Lunar Trailblazer’s meticulous data collection, conducted across diverse time frames, is poised to unveil the ever-shifting nature of lunar water. This includes its potential metamorphosis into gas as sunlight warms the surface or its accumulation in shaded enclaves, akin to frost during cooling periods. These revelations will address crucial inquiries, including whether water molecules are ensnared within lunar rock or if ice-rich recesses within the polar shadows harbour substantial water reservoirs.
The journey of Lunar Trailblazer, a recipient of NASA’s Small Innovative Missions for Planetary Exploration (SIMPLEx) accolade in 2019, is set to commence. This prestigious award champions visionary small satellite missions. Hitching a ride aboard a planned lunar lender mission spearheaded by Intuitive Machines, Lunar Trailblazer is poised to carve its way into the cosmos, anticipating a 2024 liftoff.

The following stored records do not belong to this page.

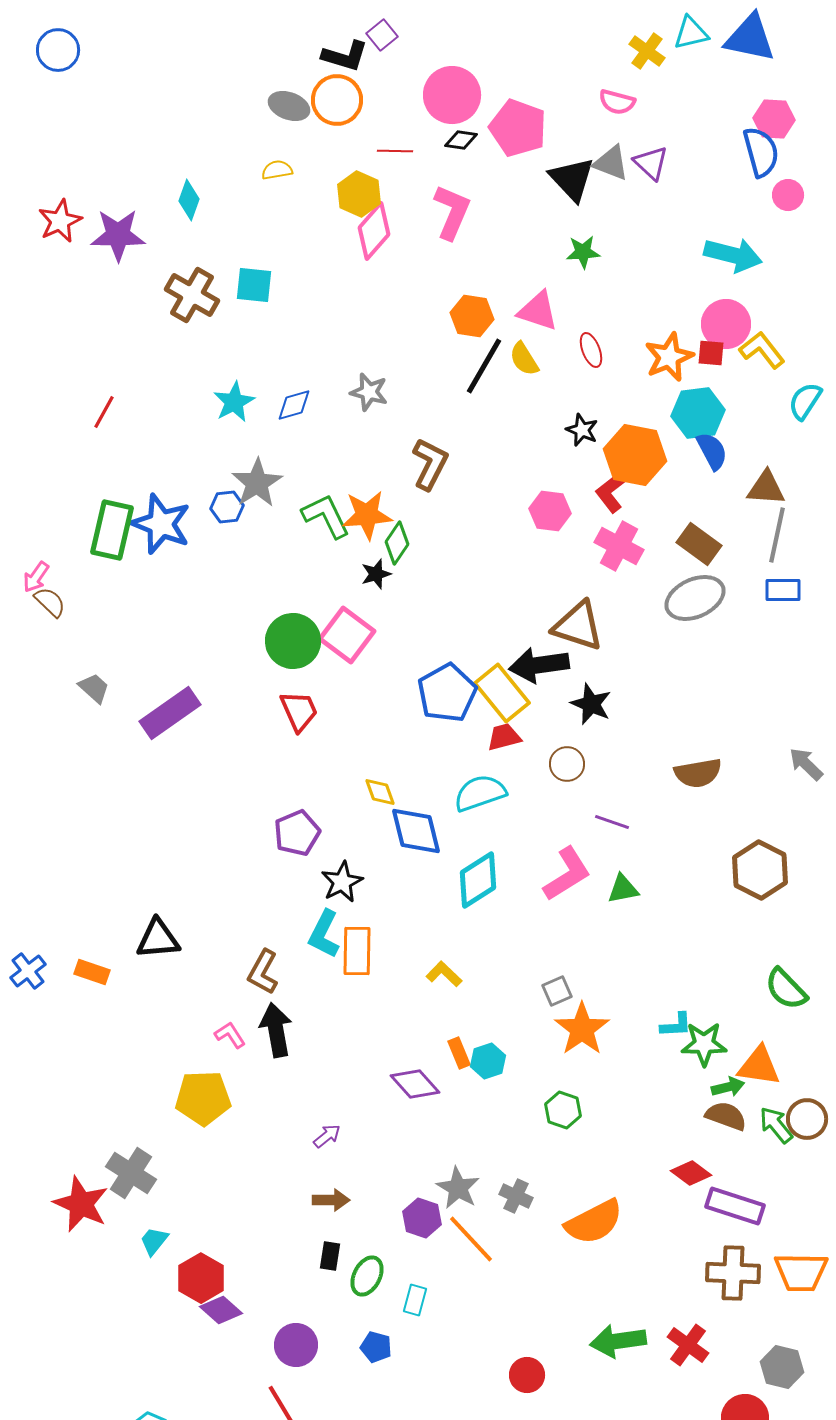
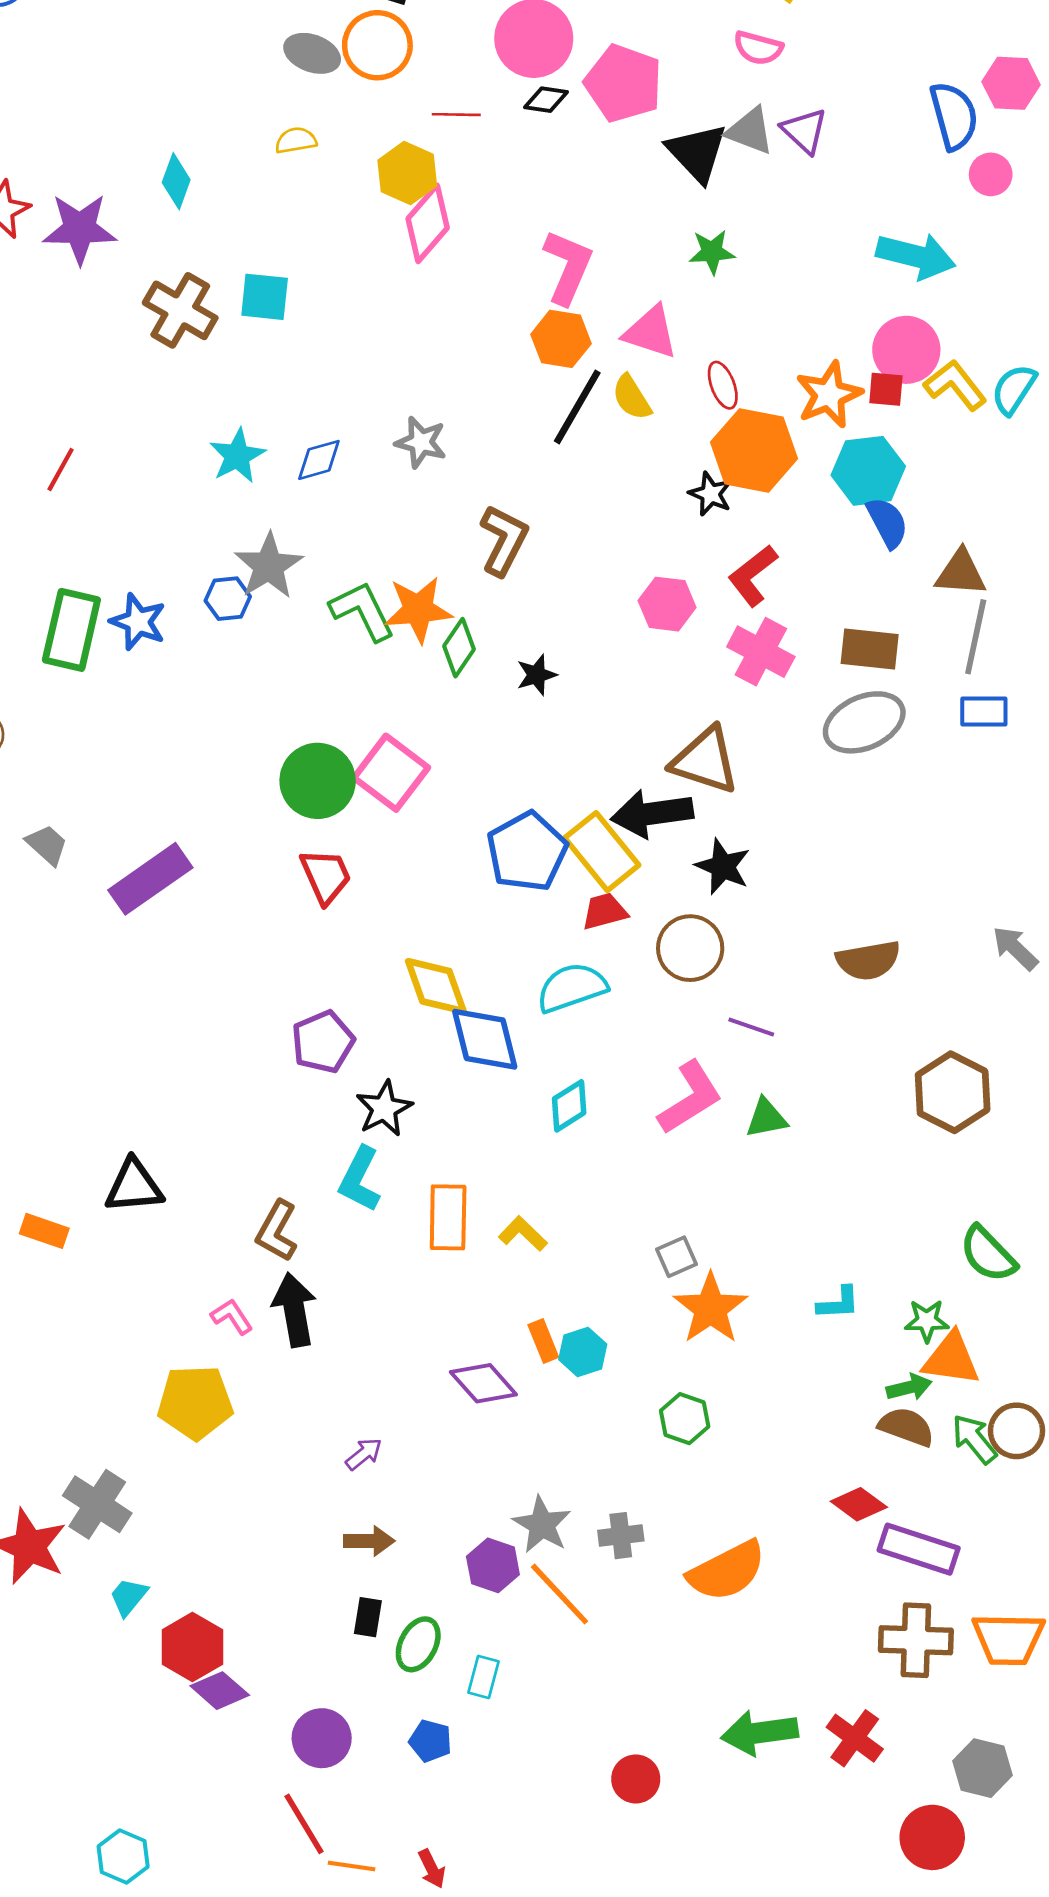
pink hexagon: (774, 119) -> (1011, 83), moved
pink L-shape: (452, 212) -> (568, 267), moved
cyan semicircle: (805, 401) -> (1014, 389), moved
orange hexagon: (635, 455) -> (754, 450), moved
blue star: (161, 524) -> (138, 622), size x0.7
brown rectangle: (699, 544) -> (870, 649), turned -30
black star: (376, 574) -> (536, 675), moved
brown circle: (567, 764) -> (690, 948), size x1.4
yellow diamond: (380, 792) -> (436, 986), size x1.6
cyan diamond: (478, 880) -> (569, 1106), size x0.7
orange rectangle: (357, 951) -> (448, 1217), moved
green star: (704, 1044) -> (927, 1321), moved, size x0.7
gray cross: (516, 1196) -> (621, 1536), turned -32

Professor Neil Bowles, the mastermind behind LTM at the University of Oxford’s Department of Physics, exclaims, “Crafting, refining, scrutinizing, and finally delivering LTM for its lunar odyssey stands as a triumphant testament to the ingenious and unwavering dedication exhibited by teams across Oxford and the entire UK. Navigating the challenges posed by recent global circumstances adds to the narrative, making this achievement all the more remarkable. The mission’s data treasure trove will deepen our comprehension of water’s labyrinthine journey across the lunar landscape, fuelling anticipation for forthcoming human-robotic explorations.”
For the Planetary Experiments Group within the University of Oxford’s Department of Physics, this milestone marks yet another pinnacle in their illustrious 50-year legacy of developing spaceflight components and infrared thermal mapping cameras. From Mars and Saturn to this lunar endeavour, their indelible impact echoes across the cosmos. A precedent set by the successful launch of a miniature infrared thermal camera aboard the UK spacecraft TechDemoSat-1 in 2014, designed to facilitate thermal mapping of asteroids, provided the bedrock for their endeavours. Building upon this foundation, the Oxford team ingeniously proposed an enhanced thermal camera, culminating in the birth of Lunar Trailblazer’s transformative vision.